Always, if you read a 2nd-hand report about an interesting research article, always go back to the original research article. If you do this, you will not say “In other words: drinking just one soda a day raises your risk of diabetes by 1.1%” because the original article makes pains to explain that its results cannot be applied on an individual basis, but only to general populations.
On a more general note, the popular media loves to demonize individual nutrients (stop eating sugar, and you’ll be healthy), or just the opposite, to deify them (resveratrol will save your life!); but if you’re eating eggs and bacon with a glass of cow’s milk every morning, then cutting out the soda pop isn’t likely to delay your early death by very much.
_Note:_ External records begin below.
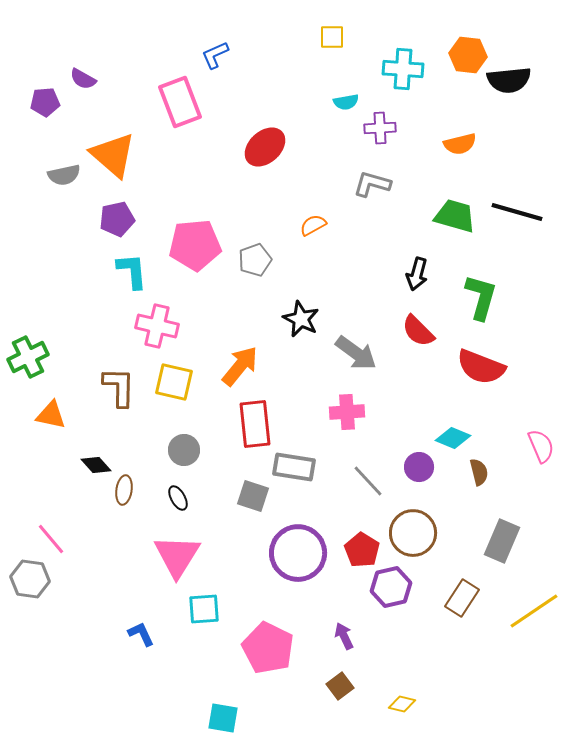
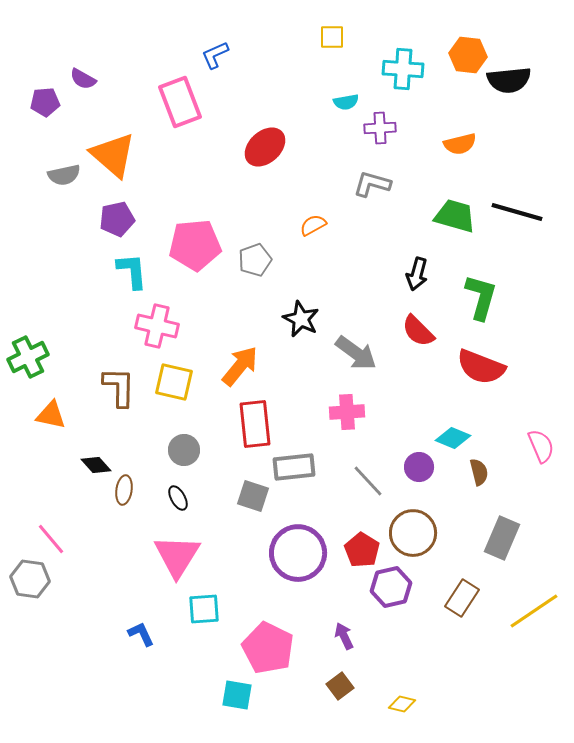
gray rectangle at (294, 467): rotated 15 degrees counterclockwise
gray rectangle at (502, 541): moved 3 px up
cyan square at (223, 718): moved 14 px right, 23 px up
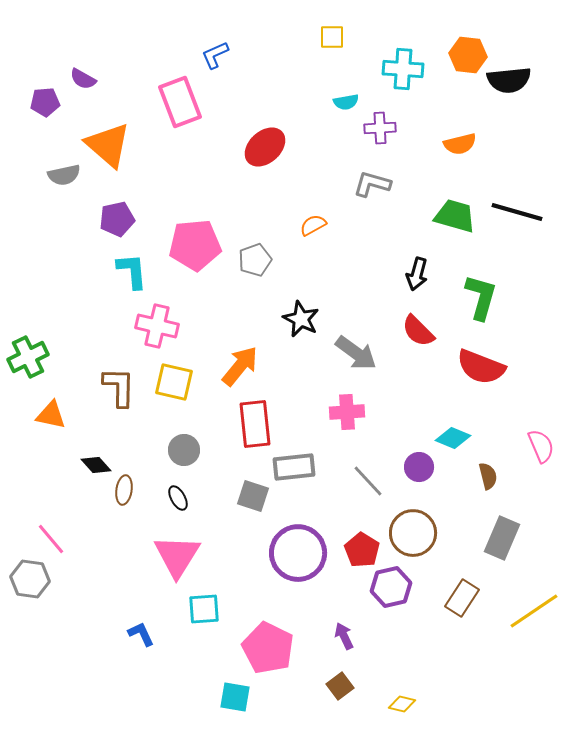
orange triangle at (113, 155): moved 5 px left, 10 px up
brown semicircle at (479, 472): moved 9 px right, 4 px down
cyan square at (237, 695): moved 2 px left, 2 px down
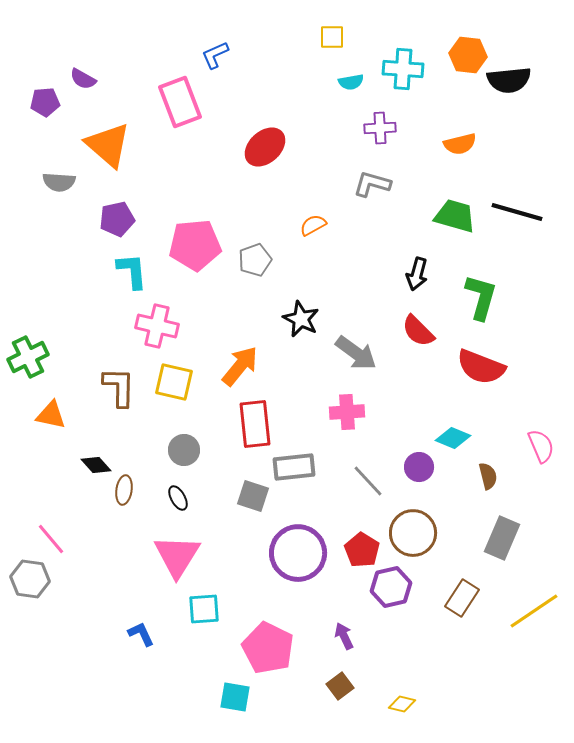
cyan semicircle at (346, 102): moved 5 px right, 20 px up
gray semicircle at (64, 175): moved 5 px left, 7 px down; rotated 16 degrees clockwise
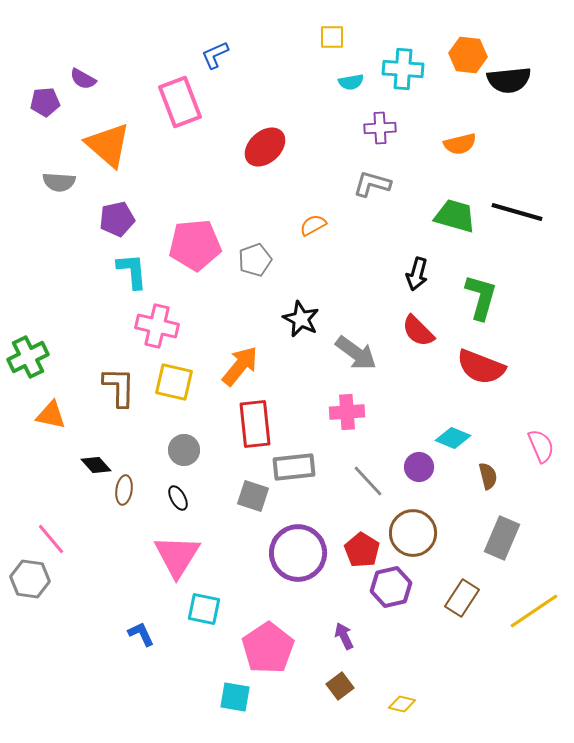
cyan square at (204, 609): rotated 16 degrees clockwise
pink pentagon at (268, 648): rotated 12 degrees clockwise
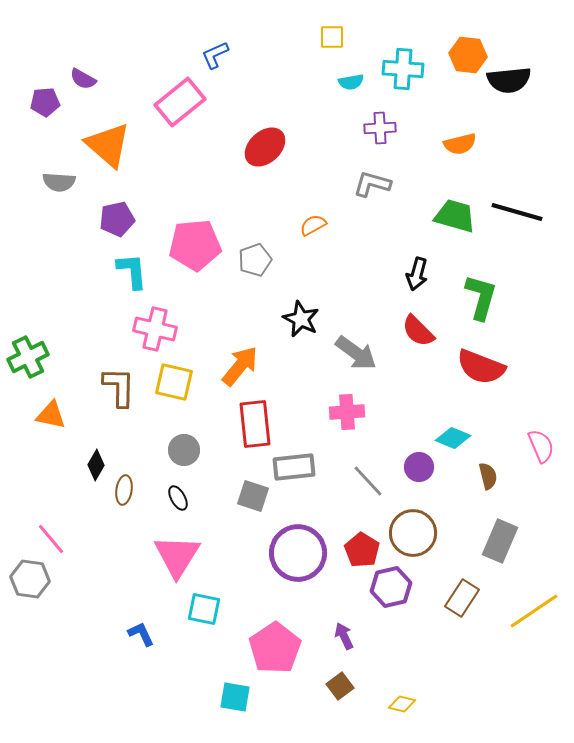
pink rectangle at (180, 102): rotated 72 degrees clockwise
pink cross at (157, 326): moved 2 px left, 3 px down
black diamond at (96, 465): rotated 72 degrees clockwise
gray rectangle at (502, 538): moved 2 px left, 3 px down
pink pentagon at (268, 648): moved 7 px right
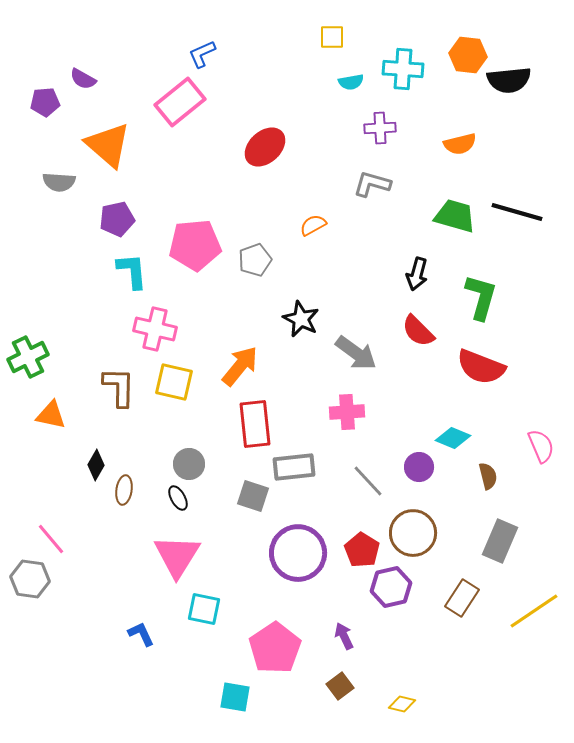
blue L-shape at (215, 55): moved 13 px left, 1 px up
gray circle at (184, 450): moved 5 px right, 14 px down
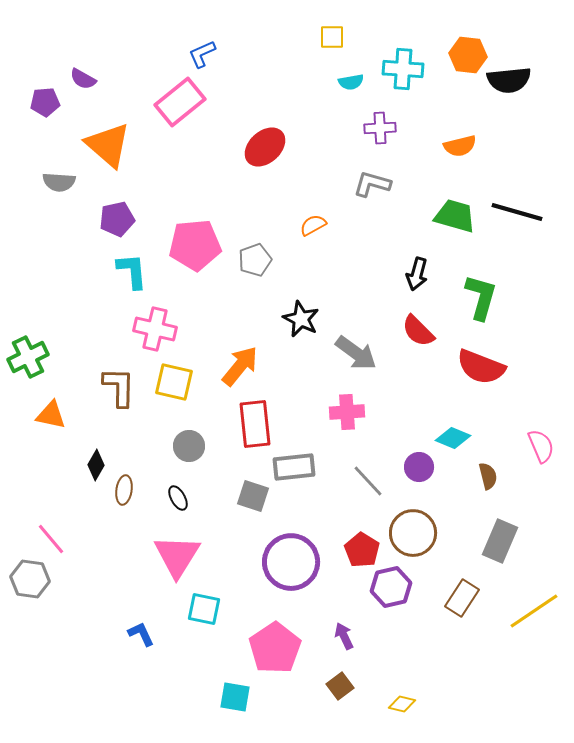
orange semicircle at (460, 144): moved 2 px down
gray circle at (189, 464): moved 18 px up
purple circle at (298, 553): moved 7 px left, 9 px down
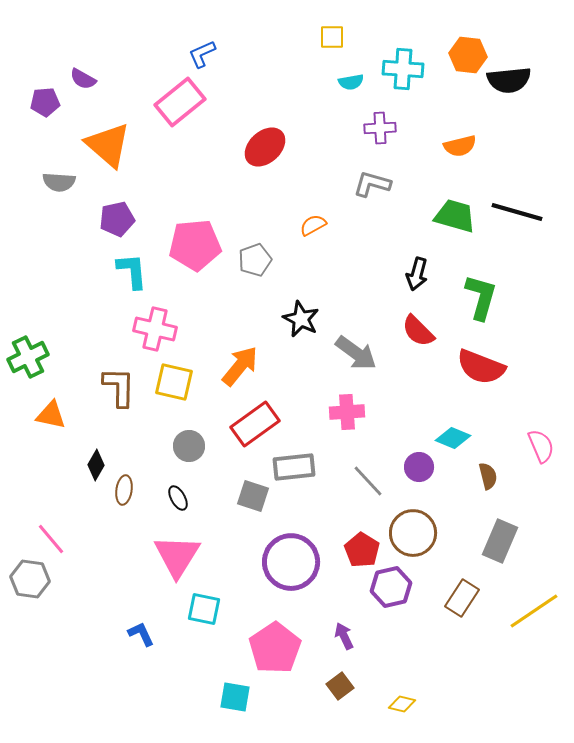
red rectangle at (255, 424): rotated 60 degrees clockwise
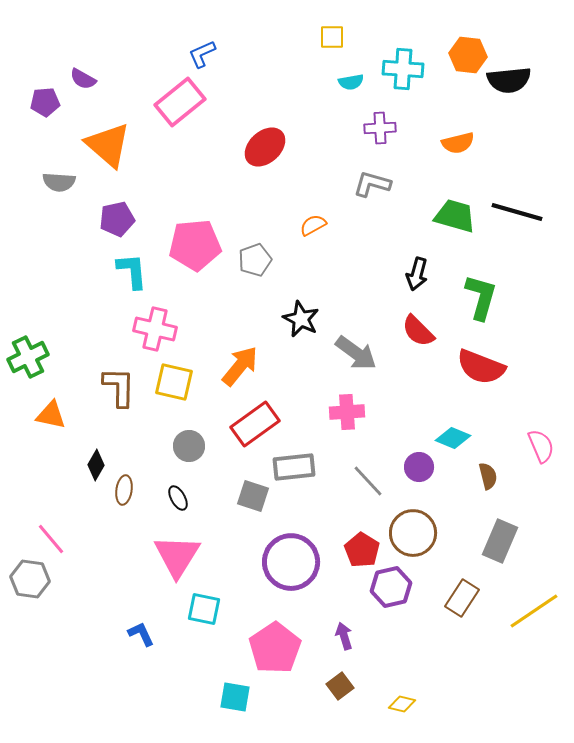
orange semicircle at (460, 146): moved 2 px left, 3 px up
purple arrow at (344, 636): rotated 8 degrees clockwise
Nutritional research has abundantly shown, and for a long time, that as the amount of plants that you eat (vegetables, leafy-greens, mushrooms, nuts, seeds, beans, fruits–you know–plants) goes up, all disease-realated mortality goes down; as the amount of meat (no difference between red and “white”), dairy (cheese, milk, and eggs are not health foods), and processed foods (yes, this definitely includes sugar!) that you eat goes up, so goes the heart-disease, cancer, and yes, diabetes.
Sugar is not a friend to your health; but it is just one of many disease-promoting elements of our typical diet, and not even the worst.